El desentendimiento mutuo llegó al punto de que el joven de 16 años escribió a su maestro Rafael María de Mendive: «Trabajo ahora de seis de la mañana a ocho de la noche y gano cuatro onzas y media que entrego a mi padre. Este me hace sufrir cada día más, y me ha llegado a lastimar tanto que confieso a Vd. con toda la franqueza ruda que Vd. me conoce que solo la esperanza de volver a verle me ha impedido matarme. La carta de Vd. de ayer me ha salvado».

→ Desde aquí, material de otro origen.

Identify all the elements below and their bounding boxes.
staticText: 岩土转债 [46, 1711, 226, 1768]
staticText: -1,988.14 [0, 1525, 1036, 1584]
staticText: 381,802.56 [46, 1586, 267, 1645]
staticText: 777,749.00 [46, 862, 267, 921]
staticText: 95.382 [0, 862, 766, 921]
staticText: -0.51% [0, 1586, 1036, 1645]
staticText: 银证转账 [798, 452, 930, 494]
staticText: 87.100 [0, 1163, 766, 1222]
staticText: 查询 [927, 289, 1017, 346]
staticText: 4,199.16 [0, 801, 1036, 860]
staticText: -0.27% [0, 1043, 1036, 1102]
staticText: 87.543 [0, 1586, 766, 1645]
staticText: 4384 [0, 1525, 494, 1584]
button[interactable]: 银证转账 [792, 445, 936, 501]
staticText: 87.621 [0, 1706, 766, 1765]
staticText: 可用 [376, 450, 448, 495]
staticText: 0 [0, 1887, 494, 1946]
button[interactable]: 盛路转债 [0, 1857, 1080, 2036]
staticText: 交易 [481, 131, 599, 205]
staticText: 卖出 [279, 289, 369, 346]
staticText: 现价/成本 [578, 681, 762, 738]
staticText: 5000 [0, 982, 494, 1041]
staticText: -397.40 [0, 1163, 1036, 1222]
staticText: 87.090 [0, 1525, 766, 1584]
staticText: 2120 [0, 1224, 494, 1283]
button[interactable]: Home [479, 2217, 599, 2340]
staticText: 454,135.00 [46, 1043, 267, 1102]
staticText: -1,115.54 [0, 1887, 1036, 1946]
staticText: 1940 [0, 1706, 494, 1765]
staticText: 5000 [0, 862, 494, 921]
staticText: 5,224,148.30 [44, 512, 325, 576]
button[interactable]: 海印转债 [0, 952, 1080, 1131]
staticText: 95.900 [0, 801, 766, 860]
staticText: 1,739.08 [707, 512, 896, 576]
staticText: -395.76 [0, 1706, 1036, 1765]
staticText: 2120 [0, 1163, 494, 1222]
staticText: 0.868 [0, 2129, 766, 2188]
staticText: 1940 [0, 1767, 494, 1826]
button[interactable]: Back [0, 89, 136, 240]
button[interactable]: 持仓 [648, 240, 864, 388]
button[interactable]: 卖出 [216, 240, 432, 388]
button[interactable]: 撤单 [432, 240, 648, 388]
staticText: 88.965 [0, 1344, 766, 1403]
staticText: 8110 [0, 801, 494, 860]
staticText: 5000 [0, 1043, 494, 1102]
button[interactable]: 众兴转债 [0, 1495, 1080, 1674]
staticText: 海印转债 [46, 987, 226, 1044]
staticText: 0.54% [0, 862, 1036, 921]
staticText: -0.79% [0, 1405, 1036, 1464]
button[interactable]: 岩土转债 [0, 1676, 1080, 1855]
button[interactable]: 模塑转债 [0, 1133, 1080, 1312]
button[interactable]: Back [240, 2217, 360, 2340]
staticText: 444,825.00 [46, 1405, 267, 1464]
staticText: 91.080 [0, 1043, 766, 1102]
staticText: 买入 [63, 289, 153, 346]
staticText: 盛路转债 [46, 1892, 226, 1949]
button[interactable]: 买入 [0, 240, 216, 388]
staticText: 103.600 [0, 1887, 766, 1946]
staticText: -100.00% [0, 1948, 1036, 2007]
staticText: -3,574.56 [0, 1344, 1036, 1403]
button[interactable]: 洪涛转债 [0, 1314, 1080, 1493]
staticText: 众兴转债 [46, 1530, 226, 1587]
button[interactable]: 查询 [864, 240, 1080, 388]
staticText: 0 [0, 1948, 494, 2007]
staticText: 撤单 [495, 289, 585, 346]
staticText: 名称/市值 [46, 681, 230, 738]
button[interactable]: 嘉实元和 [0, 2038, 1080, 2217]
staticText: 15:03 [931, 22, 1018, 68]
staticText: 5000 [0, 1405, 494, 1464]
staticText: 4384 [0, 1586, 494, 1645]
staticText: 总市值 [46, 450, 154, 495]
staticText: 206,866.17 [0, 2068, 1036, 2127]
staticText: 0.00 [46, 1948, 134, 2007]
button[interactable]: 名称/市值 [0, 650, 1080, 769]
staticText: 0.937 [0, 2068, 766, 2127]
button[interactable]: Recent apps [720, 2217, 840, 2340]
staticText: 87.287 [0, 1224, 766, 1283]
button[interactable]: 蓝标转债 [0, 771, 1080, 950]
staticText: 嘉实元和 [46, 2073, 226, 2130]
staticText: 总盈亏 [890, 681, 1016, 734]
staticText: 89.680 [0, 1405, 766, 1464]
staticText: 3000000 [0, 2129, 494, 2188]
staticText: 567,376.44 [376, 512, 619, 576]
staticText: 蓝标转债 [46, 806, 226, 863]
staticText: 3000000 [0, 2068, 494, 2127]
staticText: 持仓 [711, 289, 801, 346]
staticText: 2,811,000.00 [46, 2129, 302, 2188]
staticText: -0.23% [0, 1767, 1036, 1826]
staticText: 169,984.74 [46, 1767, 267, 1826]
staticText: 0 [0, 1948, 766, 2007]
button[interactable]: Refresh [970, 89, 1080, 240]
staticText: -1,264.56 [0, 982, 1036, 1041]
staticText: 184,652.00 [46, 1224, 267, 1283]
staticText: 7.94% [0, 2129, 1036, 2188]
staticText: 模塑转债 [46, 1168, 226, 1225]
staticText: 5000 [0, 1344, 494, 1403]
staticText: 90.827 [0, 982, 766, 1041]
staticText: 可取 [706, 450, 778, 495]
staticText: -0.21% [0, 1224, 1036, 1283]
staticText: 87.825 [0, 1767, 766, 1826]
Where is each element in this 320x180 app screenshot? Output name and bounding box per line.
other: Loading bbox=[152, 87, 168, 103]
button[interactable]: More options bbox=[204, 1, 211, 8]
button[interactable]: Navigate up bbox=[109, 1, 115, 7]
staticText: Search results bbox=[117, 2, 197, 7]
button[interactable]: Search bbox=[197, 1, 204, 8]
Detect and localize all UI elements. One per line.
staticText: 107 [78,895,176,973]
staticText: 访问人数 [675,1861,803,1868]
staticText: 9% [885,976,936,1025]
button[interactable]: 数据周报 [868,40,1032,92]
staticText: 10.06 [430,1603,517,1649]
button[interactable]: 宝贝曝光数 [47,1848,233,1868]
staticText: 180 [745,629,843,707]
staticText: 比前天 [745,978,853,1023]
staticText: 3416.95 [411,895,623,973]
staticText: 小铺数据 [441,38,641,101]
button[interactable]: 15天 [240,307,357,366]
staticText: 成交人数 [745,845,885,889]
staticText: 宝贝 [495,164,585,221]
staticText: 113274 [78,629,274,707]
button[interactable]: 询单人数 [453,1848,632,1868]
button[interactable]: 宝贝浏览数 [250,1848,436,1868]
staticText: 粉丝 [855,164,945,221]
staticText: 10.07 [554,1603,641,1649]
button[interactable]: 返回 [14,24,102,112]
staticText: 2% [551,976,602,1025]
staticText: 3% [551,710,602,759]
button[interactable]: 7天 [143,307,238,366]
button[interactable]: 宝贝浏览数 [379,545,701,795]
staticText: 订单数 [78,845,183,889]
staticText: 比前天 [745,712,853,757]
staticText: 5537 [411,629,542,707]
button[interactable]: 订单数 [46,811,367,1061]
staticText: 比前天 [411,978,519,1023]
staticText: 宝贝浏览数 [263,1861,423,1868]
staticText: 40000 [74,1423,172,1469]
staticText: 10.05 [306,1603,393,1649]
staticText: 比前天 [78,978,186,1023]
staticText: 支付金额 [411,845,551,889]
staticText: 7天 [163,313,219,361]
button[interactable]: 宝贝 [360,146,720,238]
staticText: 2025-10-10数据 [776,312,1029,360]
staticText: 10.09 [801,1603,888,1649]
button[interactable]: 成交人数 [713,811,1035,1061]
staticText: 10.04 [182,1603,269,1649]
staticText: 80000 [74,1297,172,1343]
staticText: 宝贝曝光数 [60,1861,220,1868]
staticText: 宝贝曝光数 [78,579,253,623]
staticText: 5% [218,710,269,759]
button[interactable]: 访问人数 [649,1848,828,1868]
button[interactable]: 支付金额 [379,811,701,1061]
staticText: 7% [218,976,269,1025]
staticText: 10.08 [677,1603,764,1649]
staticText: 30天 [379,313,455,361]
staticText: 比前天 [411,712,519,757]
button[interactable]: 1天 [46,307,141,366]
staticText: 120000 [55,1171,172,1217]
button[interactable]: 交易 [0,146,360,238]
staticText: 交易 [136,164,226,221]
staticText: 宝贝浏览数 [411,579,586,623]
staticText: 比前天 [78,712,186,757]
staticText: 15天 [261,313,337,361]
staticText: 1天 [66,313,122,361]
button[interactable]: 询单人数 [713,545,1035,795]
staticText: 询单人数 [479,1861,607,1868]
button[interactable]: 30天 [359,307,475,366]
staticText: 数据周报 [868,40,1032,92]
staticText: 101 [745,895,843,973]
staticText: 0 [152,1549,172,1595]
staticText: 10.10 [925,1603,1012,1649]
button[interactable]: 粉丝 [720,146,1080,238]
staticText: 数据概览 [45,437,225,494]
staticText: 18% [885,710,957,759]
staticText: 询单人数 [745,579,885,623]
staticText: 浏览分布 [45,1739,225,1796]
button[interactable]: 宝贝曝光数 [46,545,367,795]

Sin embargo, pronto hubo un acercamiento, específicamente cuando Mariano visitó a su hijo en el presidio. Las lágrimas del progenitor conmovieron al recluso, al extremo que en su obra El presidio político en Cuba contaría: «(...) yo procuraba ocultarle las grietas de mi cuerpo, y él colocarme unas almohadillas de mi madre para evitar el roce de los grillos, y vio, al fin, un día después de haberme visto paseando en los salones de la cárcel, aquellas aberturas purulentas, aquellos miembros estrujados, aquella mezcla de sangre y polvo, de materia y fango, sobre que me hacían apoyar el cuerpo, y correr, y correr! ¡Día amarguísimo aquel!».
La narración posterior conmueve aún más: «Prendido a aquella masa informe me miraba con espanto, envolvía a hurtadillas el vendaje, me volvía a mirar, y al fin, estrechando febrilmente la pierna triturada, ¡rompió a llorar! Sus lágrimas caían sobre mis llagas; yo luchaba por secar su llanto; sollozos desgarradores anudaban su voz, y en esto sonó la hora del trabajo, y un brazo rudo me arrancó de allí, y él quedó de rodillas en la tierra mojada con mi sangre (...) ¡Día amarguísimo aquel! Y yo todavía no sé odiar».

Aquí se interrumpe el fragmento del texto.